Mehmet Ufuk Uras (; born January 4, 1959, in Üsküdar, Istanbul, Turkey) is a Turkish left-libertarian politician and economist.

Biography and political career
Uras graduated from the Faculty of Economics of Istanbul University and began working as an academician at the same institution. A former leader of the now-defunct University Lecturers' Union (Öğretim Elemanları Sendikası), he was elected the chairman of Freedom and Solidarity Party (ÖDP) in 1996. Uras resigned from the leadership after the 2002 general election. He became the party chairman again in 2007.

2007 elections and after
Uras ran a successful campaign an independent and a "common candidate of the Left" within the Thousand Hopes alliance, backed by Kurdish-based Democratic Society Party and several left-wing, environmentalist and pro-peace groups in the 2007 general election, polling 81,486 votes, which is approximately 4 per cent of the vote in his constituency. After having elected as an independent to the parliament he rejoined the ÖDP.

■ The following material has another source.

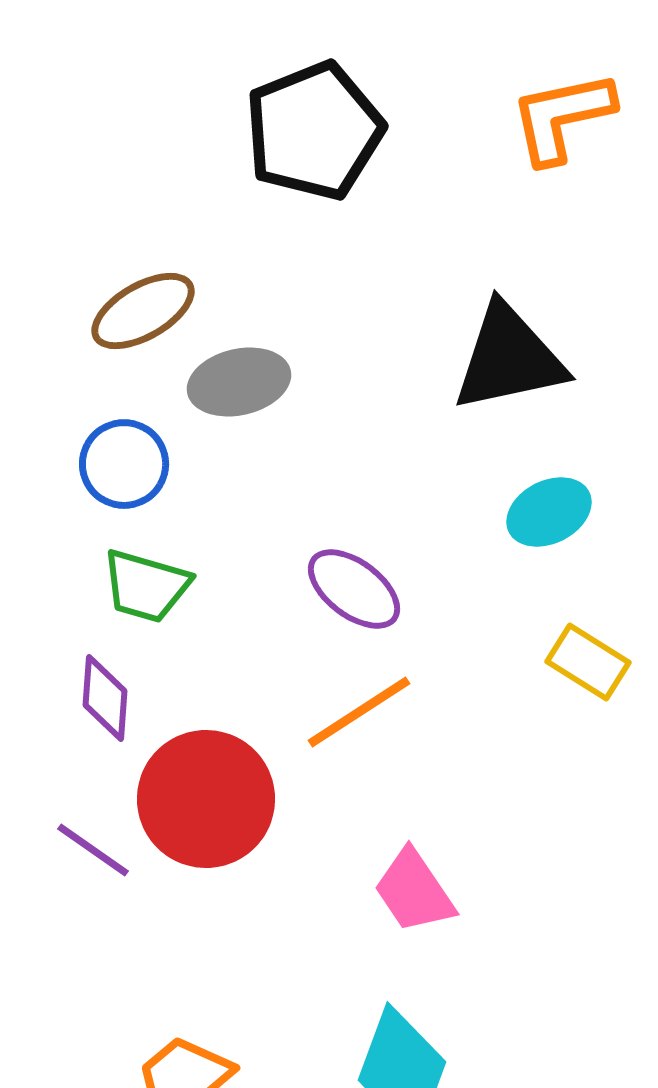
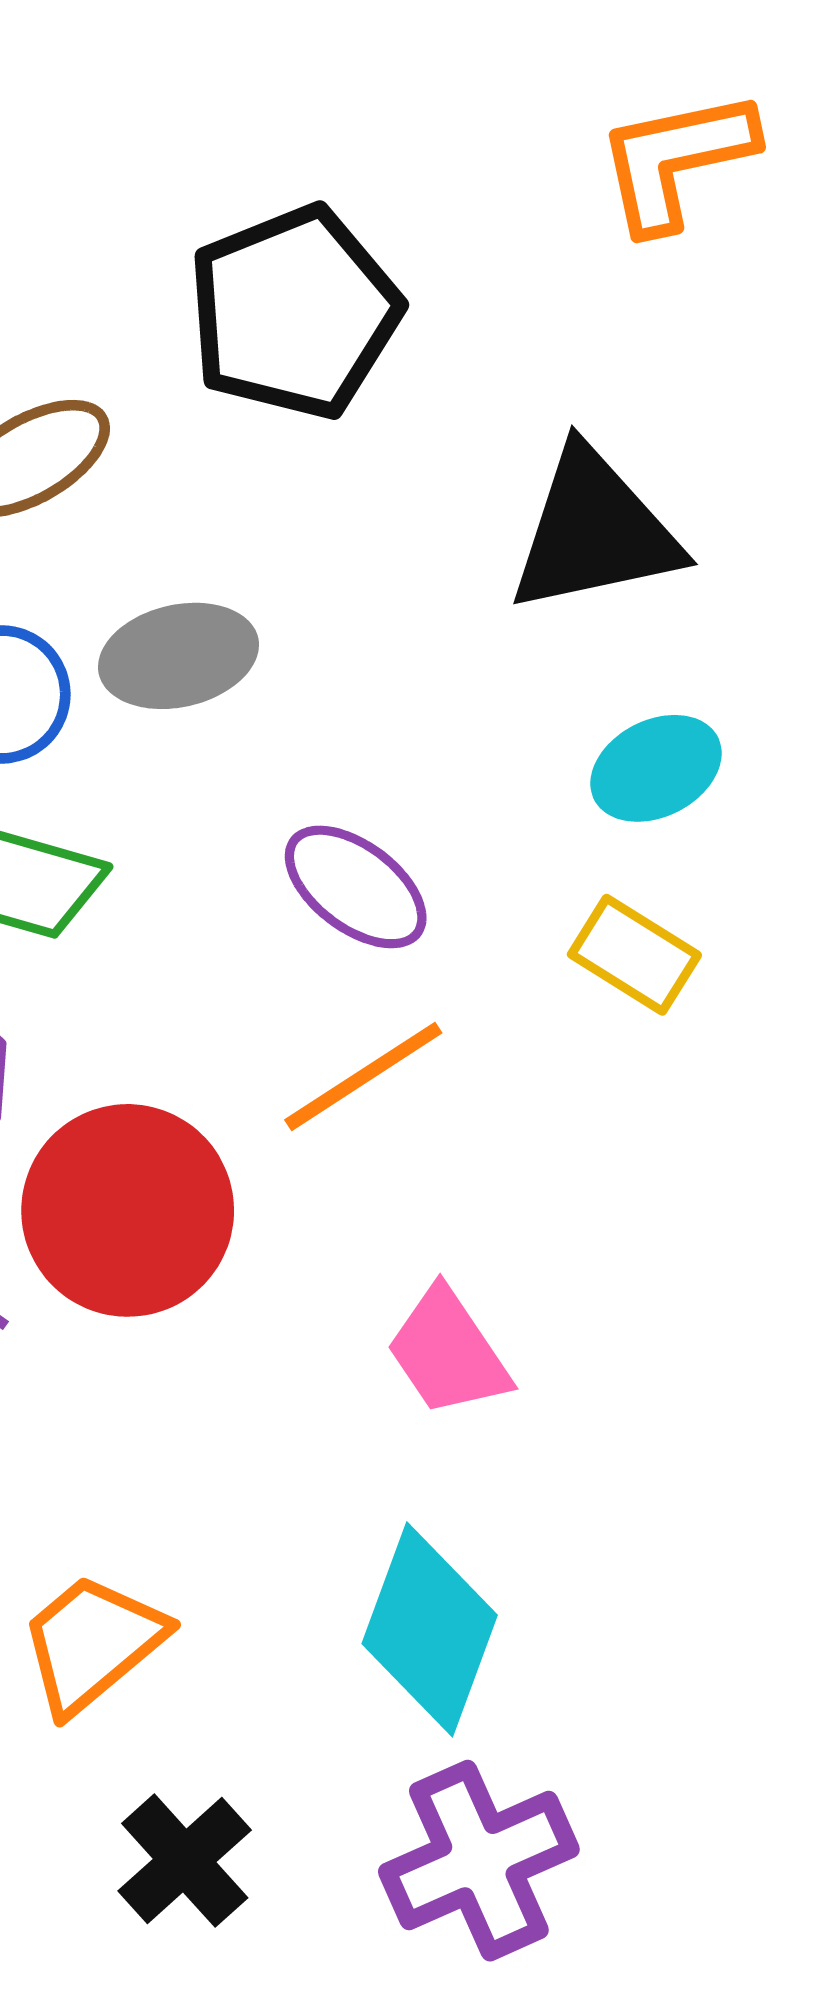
black pentagon: (314, 131) -> (294, 312), moved
gray ellipse: (239, 382) -> (178, 656), moved
yellow rectangle: (588, 662) -> (634, 955), moved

He was removed from his post as the ÖDP party leader in 2009, when his opponent Hayri Kozanoğlu was elected. He resigned from the Freedom and Solidarity Party on 19 June 2009.

After the Democratic Society Party was dissolved in December 2009 and two of its MPs were banned from politics for five years, he joined forces with the remaining Kurdish MPs in the Peace and Democracy Party group, giving them the twenty seats necessary to retain their position as a parliamentary party.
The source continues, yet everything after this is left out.